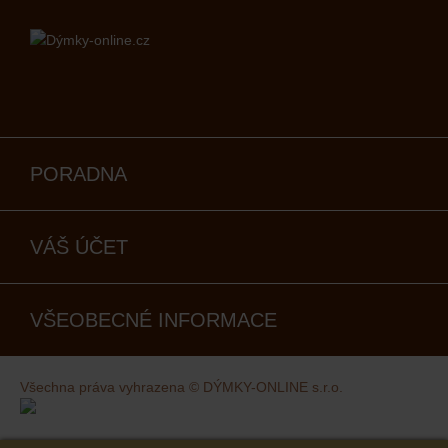
PORADNA
VÁŠ ÚČET
VŠEOBECNÉ INFORMACE
Všechna práva vyhrazena © DÝMKY-ONLINE s.r.o.
Kovaný design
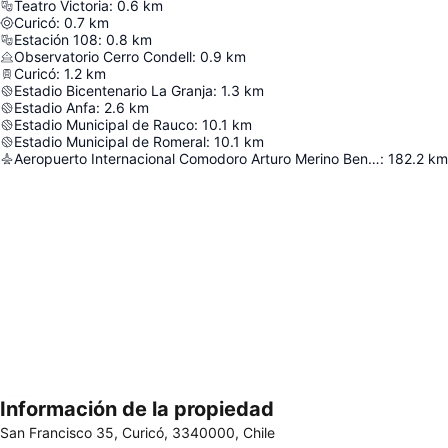
Teatro Victoria
:
0.6
km
Curicó
:
0.7
km
Estación 108
:
0.8
km
Observatorio Cerro Condell
:
0.9
km
Curicó
:
1.2
km
Estadio Bicentenario La Granja
:
1.3
km
Estadio Anfa
:
2.6
km
Estadio Municipal de Rauco
:
10.1
km
Estadio Municipal de Romeral
:
10.1
km
Aeropuerto Internacional Comodoro Arturo Merino Benítez
:
182.2
km
Información de la propiedad
Ampliar mapa
San Francisco 35, Curicó, 3340000, Chile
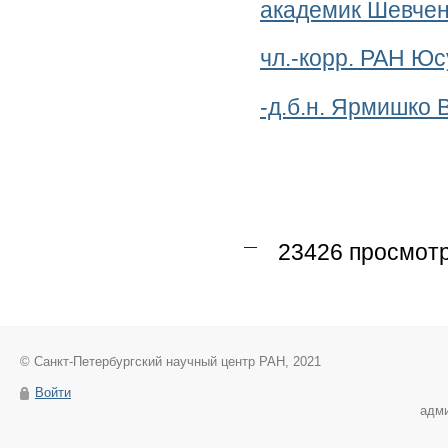
академик Шевче
чл.-корр. РАН Ю
-д.б.н. Ярмишко
23426 просмот
© Санкт-Петербургский научный центр РАН, 2021
Войти
адм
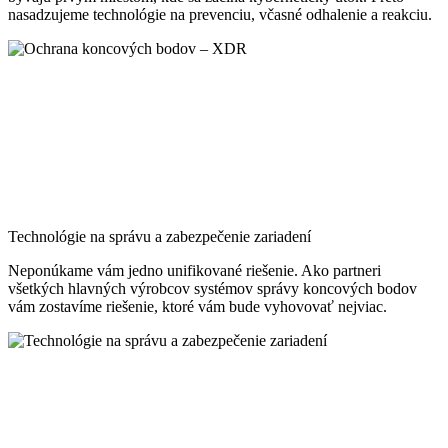
nasadzujeme technológie na prevenciu, včasné odhalenie a reakciu.
Technológie na správu a zabezpečenie zariadení
Neponúkame vám jedno unifikované riešenie. Ako partneri
všetkých hlavných výrobcov systémov správy koncových bodov
vám zostavíme riešenie, ktoré vám bude vyhovovať nejviac.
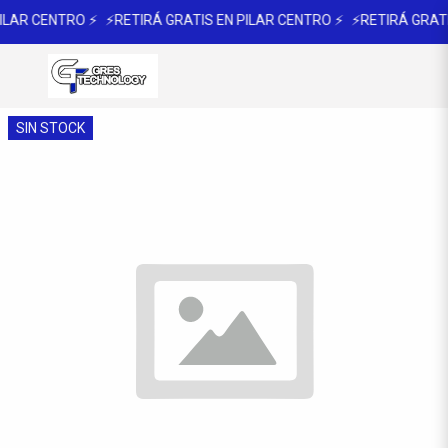
ILAR CENTRO ⚡
⚡RETIRÁ GRATIS EN PILAR CENTRO ⚡
⚡RETIRÁ GRATI
SIN STOCK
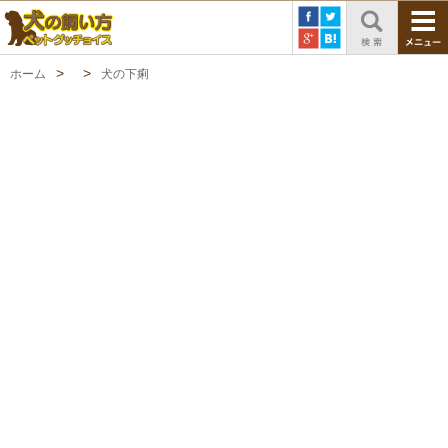
ホーム
犬の下痢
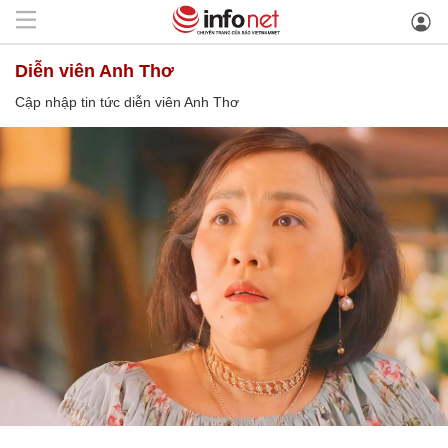
diễn viên Anh Thơ
Cập nhập tin tức diễn viên Anh Thơ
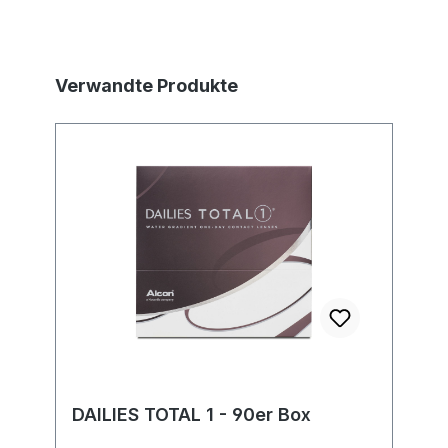
Produktgalerie überspringen
Verwandte Produkte
DAILIES TOTAL 1 - 90er Box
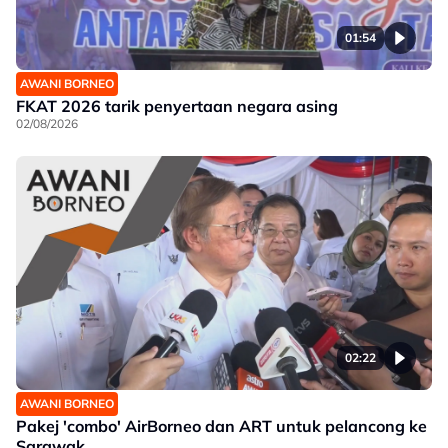
01:54
AWANI BORNEO
FKAT 2026 tarik penyertaan negara asing
02/08/2026
02:22
AWANI BORNEO
Pakej 'combo' AirBorneo dan ART untuk pelancong ke
Sarawak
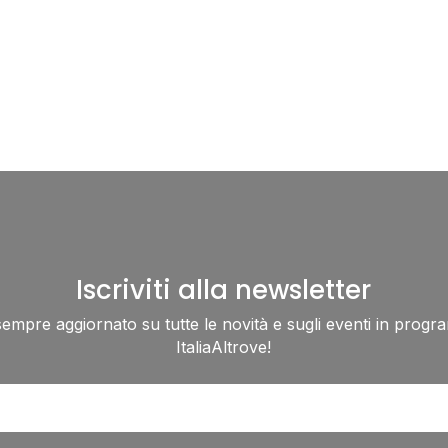
Iscriviti alla newsletter
sempre aggiornato su tutte le novità e sugli eventi in progr
ItaliaAltrove!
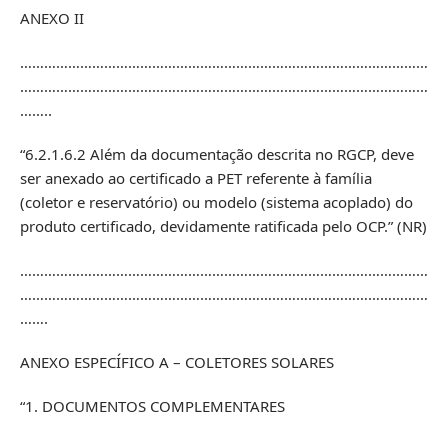
ANEXO II
…………………………………………………………………………………………
…………………………………………………………………………………………
……..
“6.2.1.6.2 Além da documentação descrita no RGCP, deve
ser anexado ao certificado a PET referente à família
(coletor e reservatório) ou modelo (sistema acoplado) do
produto certificado, devidamente ratificada pelo OCP.” (NR)
…………………………………………………………………………………………
…………………………………………………………………………………………
…….
ANEXO ESPECÍFICO A – COLETORES SOLARES
“1. DOCUMENTOS COMPLEMENTARES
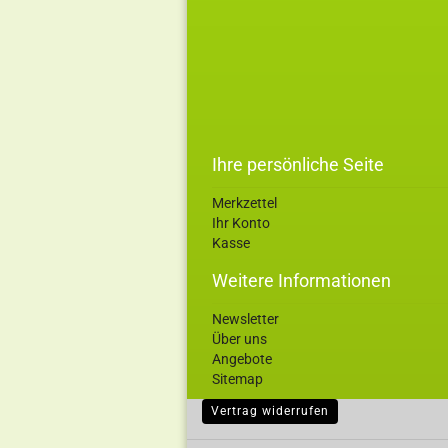
Ihre persönliche Seite
Merkzettel
Ihr Konto
Kasse
Weitere Informationen
Newsletter
Über uns
Angebote
Sitemap
Vertrag widerrufen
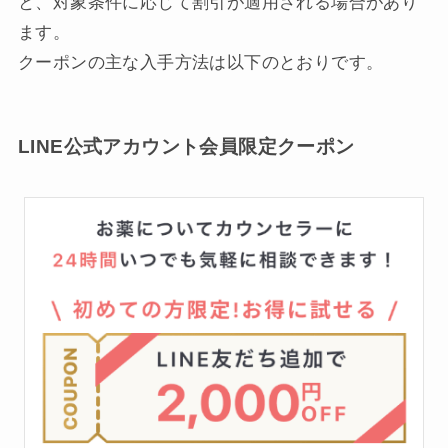
と、対象条件に応じて割引が適用される場合があり
ます。
クーポンの主な入手方法は以下のとおりです。
LINE公式アカウント会員限定クーポン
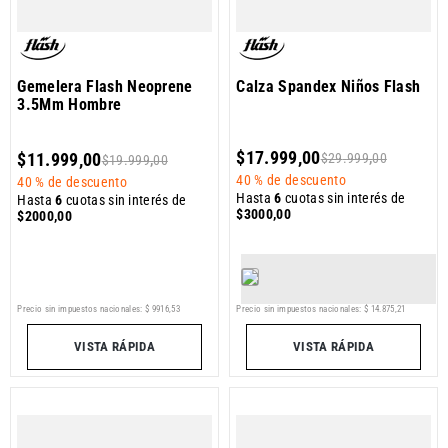
Gemelera Flash Neoprene
Calza Spandex Niños Flash
3.5Mm Hombre
$
17
.
999
,
00
$
11
.
999
,
00
$
29
.
999
,
00
$
19
.
999
,
00
40 %
de descuento
40 %
de descuento
Hasta
6
cuotas sin interés de
Hasta
6
cuotas sin interés de
$
3000
,
00
$
2000
,
00
Precio sin impuestos nacionales:
$
9916
,
53
Precio sin impuestos nacionales:
$
14
.
875
,
21
VISTA RÁPIDA
VISTA RÁPIDA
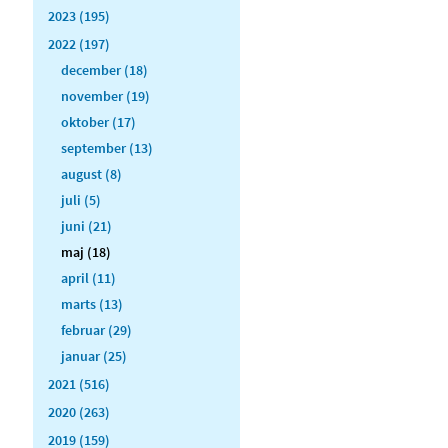
2023 (195)
2022 (197)
december (18)
november (19)
oktober (17)
september (13)
august (8)
juli (5)
juni (21)
maj (18)
april (11)
marts (13)
februar (29)
januar (25)
2021 (516)
2020 (263)
2019 (159)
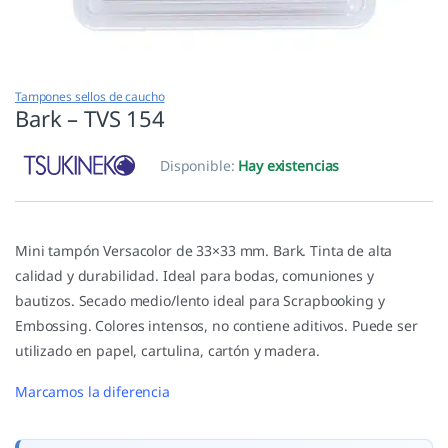
Tampones sellos de caucho
Bark – TVS 154
Disponible:
Hay existencias
Mini tampón Versacolor de 33×33 mm. Bark. Tinta de alta
calidad y durabilidad. Ideal para bodas, comuniones y
bautizos. Secado medio/lento ideal para Scrapbooking y
Embossing. Colores intensos, no contiene aditivos. Puede ser
utilizado en papel, cartulina, cartón y madera.
Marcamos la diferencia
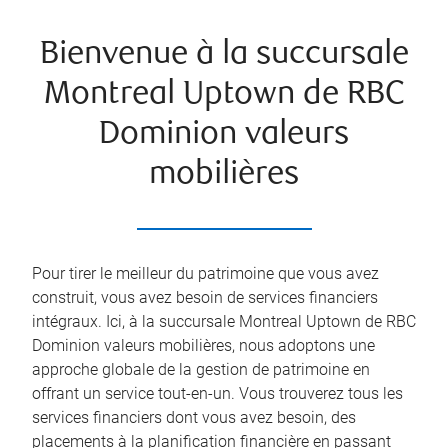
Bienvenue à la succursale
Montreal Uptown de RBC
Dominion valeurs
mobilières
Pour tirer le meilleur du patrimoine que vous avez
construit, vous avez besoin de services financiers
intégraux. Ici, à la succursale Montreal Uptown de RBC
Dominion valeurs mobilières, nous adoptons une
approche globale de la gestion de patrimoine en
offrant un service tout-en-un. Vous trouverez tous les
services financiers dont vous avez besoin, des
placements à la planification financière en passant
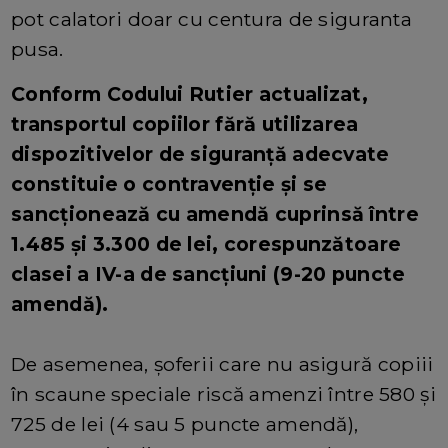
pot calatori doar cu centura de siguranta
pusa.
Conform Codului Rutier actualizat,
transportul copiilor fără utilizarea
dispozitivelor de siguranță adecvate
constituie o contravenție și se
sancționează cu amendă cuprinsă între
1.485 și 3.300 de lei, corespunzătoare
clasei a IV-a de sancțiuni (9-20 puncte
amendă).
De asemenea, șoferii care nu asigură copiii
în scaune speciale riscă amenzi între 580 și
725 de lei (4 sau 5 puncte amendă),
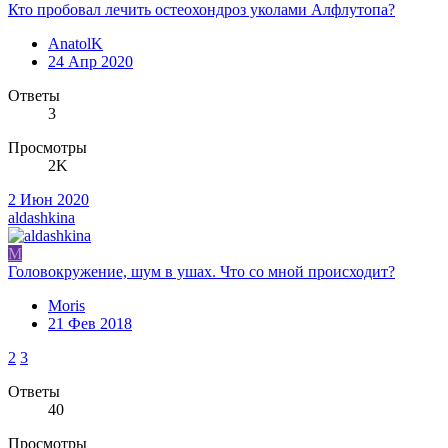
Кто пробовал лечить остеохондроз уколами Алфлутопа?
AnatolK
24 Апр 2020
Ответы
3
Просмотры
2K
2 Июн 2020
aldashkina
M
Головокружение, шум в ушах. Что со мной происходит?
Moris
21 Фев 2018
2
3
Ответы
40
Просмотры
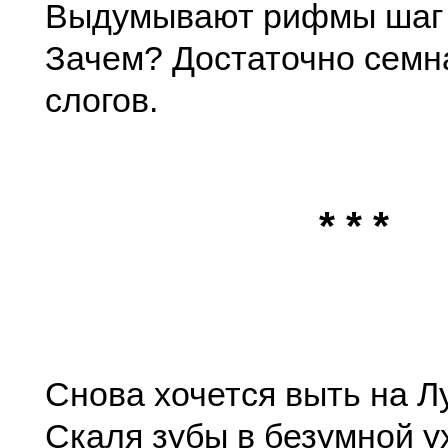
Выдумывают рифмы шаг
Зачем? Достаточно семн
слогов.
* * *
Снова хочется выть на Лу
Скаля зубы в безумной у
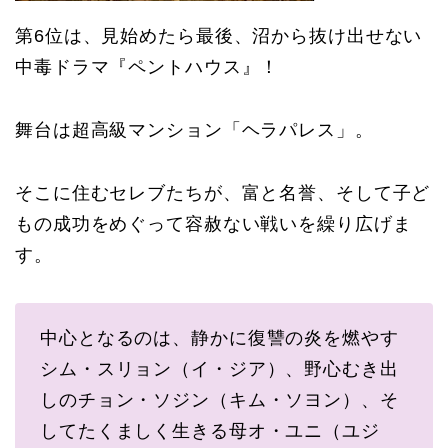
第6位は、見始めたら最後、沼から抜け出せない
中毒ドラマ『ペントハウス』！
舞台は超高級マンション「ヘラパレス」。
そこに住むセレブたちが、富と名誉、そして子ど
もの成功をめぐって容赦ない戦いを繰り広げま
す。
中心となるのは、静かに復讐の炎を燃やす
シム・スリョン（イ・ジア）、野心むき出
しのチョン・ソジン（キム・ソヨン）、そ
してたくましく生きる母オ・ユニ（ユジ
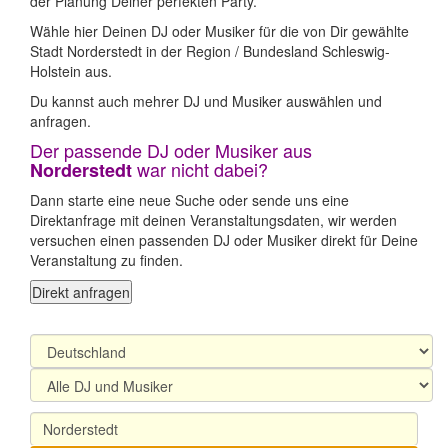
der Planung Deiner perfekten Party.
Wähle hier Deinen DJ oder Musiker für die von Dir gewählte
Stadt Norderstedt in der Region / Bundesland Schleswig-
Holstein aus.
Du kannst auch mehrer DJ und Musiker auswählen und
anfragen.
Der passende DJ oder Musiker aus
war nicht dabei?
Norderstedt
Dann starte eine neue Suche oder sende uns eine
Direktanfrage mit deinen Veranstaltungsdaten, wir werden
versuchen einen passenden DJ oder Musiker direkt für Deine
Veranstaltung zu finden.
Direkt anfragen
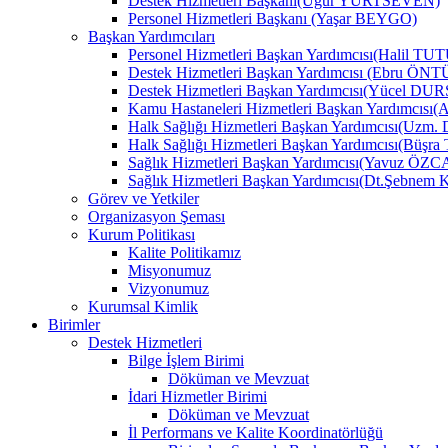
Destek Hizmetleri Başkanı(Uğur YURTSEVEN)
Personel Hizmetleri Başkanı (Yaşar BEYGO)
Başkan Yardımcıları
Personel Hizmetleri Başkan Yardımcısı(Halil TU
Destek Hizmetleri Başkan Yardımcısı (Ebru Ö
Destek Hizmetleri Başkan Yardımcısı(Yücel DU
Kamu Hastaneleri Hizmetleri Başkan Yardımcıs
Halk Sağlığı Hizmetleri Başkan Yardımcısı(Uzm.
Halk Sağlığı Hizmetleri Başkan Yardımcısı(B
Sağlık Hizmetleri Başkan Yardımcısı(Yavuz ÖZ
Sağlık Hizmetleri Başkan Yardımcısı(Dt.Şebne
Görev ve Yetkiler
Organizasyon Şeması
Kurum Politikası
Kalite Politikamız
Misyonumuz
Vizyonumuz
Kurumsal Kimlik
Birimler
Destek Hizmetleri
Bilge İşlem Birimi
Döküman ve Mevzuat
İdari Hizmetler Birimi
Döküman ve Mevzuat
İl Performans ve Kalite Koordinatörlüğü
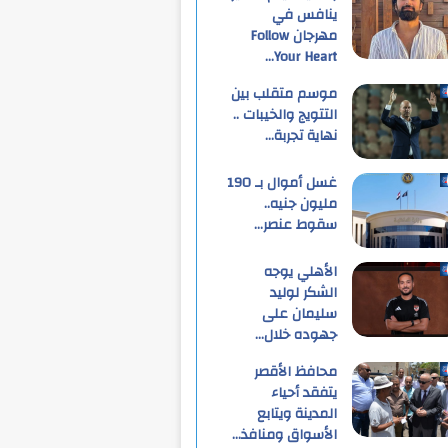
ينافس في
مهرجان Follow
Your Heart…
موسم متقلب بين
التتويج والخيبات ..
نهاية تجربة…
غسل أموال بـ 190
مليون جنيه..
سقوط عنصر…
الأهلي يوجه
الشكر لوليد
سليمان على
جهوده خلال…
محافظ الأقصر
يتفقد أحياء
المدينة ويتابع
الأسواق ومنافذ…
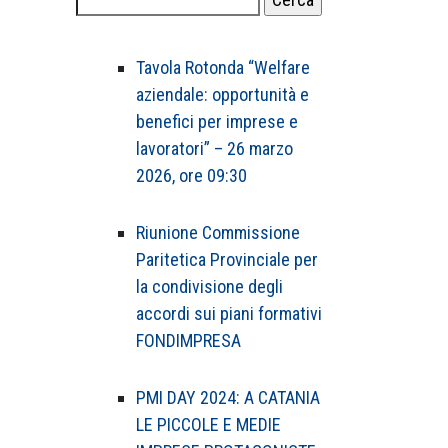
per:
Tavola Rotonda “Welfare
aziendale: opportunità e
benefici per imprese e
lavoratori” – 26 marzo
2026, ore 09:30
Riunione Commissione
Paritetica Provinciale per
la condivisione degli
accordi sui piani formativi
FONDIMPRESA
PMI DAY 2024: A CATANIA
LE PICCOLE E MEDIE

**To do**
Go through the entries above and copy each line holding the string "patrimoine".

**Exercise solution**
Pour tirer le meilleur du patrimoine que vous avez
approche globale de la gestion de patrimoine en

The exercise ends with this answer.